Exercise prompt> Search the entries for the word "third" and return every line where it is found.
BEGIN
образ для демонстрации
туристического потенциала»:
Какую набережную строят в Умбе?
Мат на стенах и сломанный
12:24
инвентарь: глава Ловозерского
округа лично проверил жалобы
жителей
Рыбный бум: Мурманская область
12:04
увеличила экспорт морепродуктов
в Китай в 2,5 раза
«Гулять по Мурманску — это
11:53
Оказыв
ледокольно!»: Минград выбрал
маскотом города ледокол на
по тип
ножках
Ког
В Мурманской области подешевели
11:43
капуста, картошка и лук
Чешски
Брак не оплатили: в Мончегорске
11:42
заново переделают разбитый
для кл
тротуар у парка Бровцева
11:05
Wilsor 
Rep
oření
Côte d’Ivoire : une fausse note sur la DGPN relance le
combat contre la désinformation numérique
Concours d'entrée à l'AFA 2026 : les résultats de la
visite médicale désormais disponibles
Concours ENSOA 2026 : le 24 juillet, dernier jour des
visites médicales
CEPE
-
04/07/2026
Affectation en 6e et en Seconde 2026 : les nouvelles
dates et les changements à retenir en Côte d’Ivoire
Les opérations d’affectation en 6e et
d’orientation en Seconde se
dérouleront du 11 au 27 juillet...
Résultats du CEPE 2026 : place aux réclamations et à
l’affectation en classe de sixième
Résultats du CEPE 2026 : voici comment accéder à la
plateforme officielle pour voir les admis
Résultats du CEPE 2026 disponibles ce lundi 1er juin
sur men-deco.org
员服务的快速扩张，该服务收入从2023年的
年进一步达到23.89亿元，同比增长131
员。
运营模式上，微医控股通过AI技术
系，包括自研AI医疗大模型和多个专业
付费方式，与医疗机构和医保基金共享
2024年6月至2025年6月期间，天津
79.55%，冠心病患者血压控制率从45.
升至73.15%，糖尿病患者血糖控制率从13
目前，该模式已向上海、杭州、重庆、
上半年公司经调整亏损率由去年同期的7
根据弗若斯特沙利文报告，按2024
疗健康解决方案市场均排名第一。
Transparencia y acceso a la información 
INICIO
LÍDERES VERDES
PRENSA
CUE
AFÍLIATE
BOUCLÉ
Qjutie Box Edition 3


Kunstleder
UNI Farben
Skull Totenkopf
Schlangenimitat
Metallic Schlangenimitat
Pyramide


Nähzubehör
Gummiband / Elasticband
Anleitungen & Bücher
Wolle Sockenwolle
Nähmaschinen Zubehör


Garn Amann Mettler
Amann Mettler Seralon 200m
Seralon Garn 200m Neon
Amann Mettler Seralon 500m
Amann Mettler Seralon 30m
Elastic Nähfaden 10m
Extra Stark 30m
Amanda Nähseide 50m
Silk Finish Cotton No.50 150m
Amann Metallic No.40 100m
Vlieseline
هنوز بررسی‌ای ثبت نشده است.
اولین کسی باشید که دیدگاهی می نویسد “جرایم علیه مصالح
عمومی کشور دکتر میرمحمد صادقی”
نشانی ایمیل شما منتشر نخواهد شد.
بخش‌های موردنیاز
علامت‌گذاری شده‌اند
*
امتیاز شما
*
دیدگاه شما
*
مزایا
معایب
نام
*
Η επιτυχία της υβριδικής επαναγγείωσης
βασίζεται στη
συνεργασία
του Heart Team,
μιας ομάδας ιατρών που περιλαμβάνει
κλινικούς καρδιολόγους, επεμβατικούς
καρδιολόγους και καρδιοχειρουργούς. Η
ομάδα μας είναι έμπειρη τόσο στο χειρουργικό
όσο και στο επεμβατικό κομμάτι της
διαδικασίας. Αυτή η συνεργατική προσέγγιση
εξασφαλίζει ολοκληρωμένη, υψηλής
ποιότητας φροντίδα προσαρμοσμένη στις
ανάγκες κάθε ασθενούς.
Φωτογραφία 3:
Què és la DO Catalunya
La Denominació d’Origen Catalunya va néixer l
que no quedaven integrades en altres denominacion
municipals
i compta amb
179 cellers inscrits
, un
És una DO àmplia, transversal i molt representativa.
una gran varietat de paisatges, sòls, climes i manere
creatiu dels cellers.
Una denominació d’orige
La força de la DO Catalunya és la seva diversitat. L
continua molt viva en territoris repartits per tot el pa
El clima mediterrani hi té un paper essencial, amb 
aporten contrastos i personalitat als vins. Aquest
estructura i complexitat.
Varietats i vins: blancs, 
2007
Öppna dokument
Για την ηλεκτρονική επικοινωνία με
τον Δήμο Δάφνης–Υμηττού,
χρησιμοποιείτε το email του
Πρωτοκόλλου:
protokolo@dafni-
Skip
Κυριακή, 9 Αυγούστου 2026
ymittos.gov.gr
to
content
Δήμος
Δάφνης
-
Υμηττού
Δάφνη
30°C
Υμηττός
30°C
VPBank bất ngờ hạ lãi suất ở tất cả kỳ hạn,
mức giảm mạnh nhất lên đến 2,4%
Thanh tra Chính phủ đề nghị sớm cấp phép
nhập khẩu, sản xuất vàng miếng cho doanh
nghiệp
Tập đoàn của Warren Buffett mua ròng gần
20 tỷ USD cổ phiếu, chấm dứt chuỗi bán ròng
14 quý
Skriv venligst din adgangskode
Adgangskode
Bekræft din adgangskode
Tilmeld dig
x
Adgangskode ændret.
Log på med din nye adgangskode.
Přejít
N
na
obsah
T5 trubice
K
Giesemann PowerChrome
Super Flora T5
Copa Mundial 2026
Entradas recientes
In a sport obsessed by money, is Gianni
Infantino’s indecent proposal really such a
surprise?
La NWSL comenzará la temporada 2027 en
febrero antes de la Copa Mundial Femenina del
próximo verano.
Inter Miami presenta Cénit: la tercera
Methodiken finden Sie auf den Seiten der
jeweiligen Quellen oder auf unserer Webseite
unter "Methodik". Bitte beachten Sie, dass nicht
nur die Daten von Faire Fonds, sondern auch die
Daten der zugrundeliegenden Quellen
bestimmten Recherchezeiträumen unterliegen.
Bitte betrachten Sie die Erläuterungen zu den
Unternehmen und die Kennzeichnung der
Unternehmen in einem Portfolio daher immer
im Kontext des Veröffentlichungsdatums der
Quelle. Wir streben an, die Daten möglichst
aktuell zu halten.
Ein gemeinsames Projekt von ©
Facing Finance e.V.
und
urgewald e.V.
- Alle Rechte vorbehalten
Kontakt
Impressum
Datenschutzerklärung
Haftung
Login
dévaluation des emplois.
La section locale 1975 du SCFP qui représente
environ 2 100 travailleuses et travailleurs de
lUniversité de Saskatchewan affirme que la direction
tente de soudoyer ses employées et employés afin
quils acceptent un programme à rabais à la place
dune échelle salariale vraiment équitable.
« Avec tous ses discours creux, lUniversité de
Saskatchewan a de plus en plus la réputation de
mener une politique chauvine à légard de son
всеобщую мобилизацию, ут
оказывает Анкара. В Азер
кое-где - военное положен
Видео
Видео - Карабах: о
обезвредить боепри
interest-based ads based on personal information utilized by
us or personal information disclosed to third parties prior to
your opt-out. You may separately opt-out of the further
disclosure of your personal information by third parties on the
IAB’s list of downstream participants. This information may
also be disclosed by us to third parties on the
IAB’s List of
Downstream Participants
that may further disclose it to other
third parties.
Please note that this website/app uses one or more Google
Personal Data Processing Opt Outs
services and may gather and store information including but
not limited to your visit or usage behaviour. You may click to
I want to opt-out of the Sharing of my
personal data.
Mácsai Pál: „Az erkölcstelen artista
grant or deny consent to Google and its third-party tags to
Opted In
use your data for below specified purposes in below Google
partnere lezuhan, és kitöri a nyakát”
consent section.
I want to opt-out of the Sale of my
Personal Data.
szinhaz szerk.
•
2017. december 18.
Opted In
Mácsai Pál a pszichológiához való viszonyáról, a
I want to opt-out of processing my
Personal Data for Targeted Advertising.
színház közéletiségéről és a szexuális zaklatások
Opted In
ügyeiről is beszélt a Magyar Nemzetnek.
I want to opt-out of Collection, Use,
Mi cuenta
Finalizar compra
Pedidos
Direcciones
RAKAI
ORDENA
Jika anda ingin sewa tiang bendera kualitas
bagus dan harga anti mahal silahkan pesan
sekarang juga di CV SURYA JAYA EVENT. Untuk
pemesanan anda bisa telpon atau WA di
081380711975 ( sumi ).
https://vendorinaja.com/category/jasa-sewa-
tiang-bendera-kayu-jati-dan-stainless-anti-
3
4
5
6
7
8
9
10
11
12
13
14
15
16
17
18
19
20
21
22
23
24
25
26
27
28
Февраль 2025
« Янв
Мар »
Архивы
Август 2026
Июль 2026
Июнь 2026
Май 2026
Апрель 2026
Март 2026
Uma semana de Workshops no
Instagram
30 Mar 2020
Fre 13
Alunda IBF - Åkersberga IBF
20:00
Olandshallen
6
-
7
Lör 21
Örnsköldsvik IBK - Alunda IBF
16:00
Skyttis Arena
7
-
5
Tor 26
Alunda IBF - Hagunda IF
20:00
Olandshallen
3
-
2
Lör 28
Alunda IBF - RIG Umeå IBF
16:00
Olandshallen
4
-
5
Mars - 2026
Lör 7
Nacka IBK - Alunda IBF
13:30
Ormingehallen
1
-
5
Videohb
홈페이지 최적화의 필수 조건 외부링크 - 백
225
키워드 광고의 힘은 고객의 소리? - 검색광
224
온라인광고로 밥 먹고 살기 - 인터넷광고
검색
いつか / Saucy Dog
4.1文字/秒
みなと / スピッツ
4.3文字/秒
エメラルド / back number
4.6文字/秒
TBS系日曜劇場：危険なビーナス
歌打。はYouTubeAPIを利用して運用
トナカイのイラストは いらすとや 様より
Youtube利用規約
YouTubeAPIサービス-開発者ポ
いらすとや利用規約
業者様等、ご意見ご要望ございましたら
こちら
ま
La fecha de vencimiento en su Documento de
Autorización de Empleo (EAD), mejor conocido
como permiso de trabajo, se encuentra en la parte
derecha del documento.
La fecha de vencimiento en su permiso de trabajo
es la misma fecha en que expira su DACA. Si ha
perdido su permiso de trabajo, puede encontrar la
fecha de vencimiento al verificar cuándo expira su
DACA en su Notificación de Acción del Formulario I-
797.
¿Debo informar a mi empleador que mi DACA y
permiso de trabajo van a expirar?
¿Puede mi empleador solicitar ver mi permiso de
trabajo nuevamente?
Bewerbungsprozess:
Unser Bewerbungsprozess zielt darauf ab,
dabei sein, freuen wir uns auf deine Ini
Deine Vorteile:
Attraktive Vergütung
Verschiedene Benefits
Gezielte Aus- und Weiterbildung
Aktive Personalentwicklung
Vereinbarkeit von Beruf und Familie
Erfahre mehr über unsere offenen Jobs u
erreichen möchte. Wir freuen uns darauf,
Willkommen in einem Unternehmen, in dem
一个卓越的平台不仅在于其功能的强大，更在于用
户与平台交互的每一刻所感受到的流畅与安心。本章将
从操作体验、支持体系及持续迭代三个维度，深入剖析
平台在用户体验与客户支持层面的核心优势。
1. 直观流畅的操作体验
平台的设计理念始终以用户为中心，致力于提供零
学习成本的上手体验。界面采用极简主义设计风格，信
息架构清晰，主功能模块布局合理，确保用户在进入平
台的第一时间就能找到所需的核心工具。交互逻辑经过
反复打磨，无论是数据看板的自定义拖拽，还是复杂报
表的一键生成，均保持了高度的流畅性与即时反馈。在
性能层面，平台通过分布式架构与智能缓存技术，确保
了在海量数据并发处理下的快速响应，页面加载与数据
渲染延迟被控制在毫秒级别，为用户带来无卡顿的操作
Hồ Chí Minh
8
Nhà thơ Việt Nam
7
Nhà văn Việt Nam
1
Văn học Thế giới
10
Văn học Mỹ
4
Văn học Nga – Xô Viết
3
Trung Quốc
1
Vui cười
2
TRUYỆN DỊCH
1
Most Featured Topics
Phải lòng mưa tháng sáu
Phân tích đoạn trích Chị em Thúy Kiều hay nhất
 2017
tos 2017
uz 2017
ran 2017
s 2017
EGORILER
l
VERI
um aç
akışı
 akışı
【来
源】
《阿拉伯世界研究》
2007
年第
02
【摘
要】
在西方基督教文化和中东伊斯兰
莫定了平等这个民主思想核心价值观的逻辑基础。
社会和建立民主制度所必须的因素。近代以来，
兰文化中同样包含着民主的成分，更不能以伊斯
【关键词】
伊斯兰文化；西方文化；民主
END
Response area>
us or personal information disclosed to third parties prior to
disclosure of your personal information by third parties on the
also be disclosed by us to third parties on the
third parties.
grant or deny consent to Google and its third-party tags to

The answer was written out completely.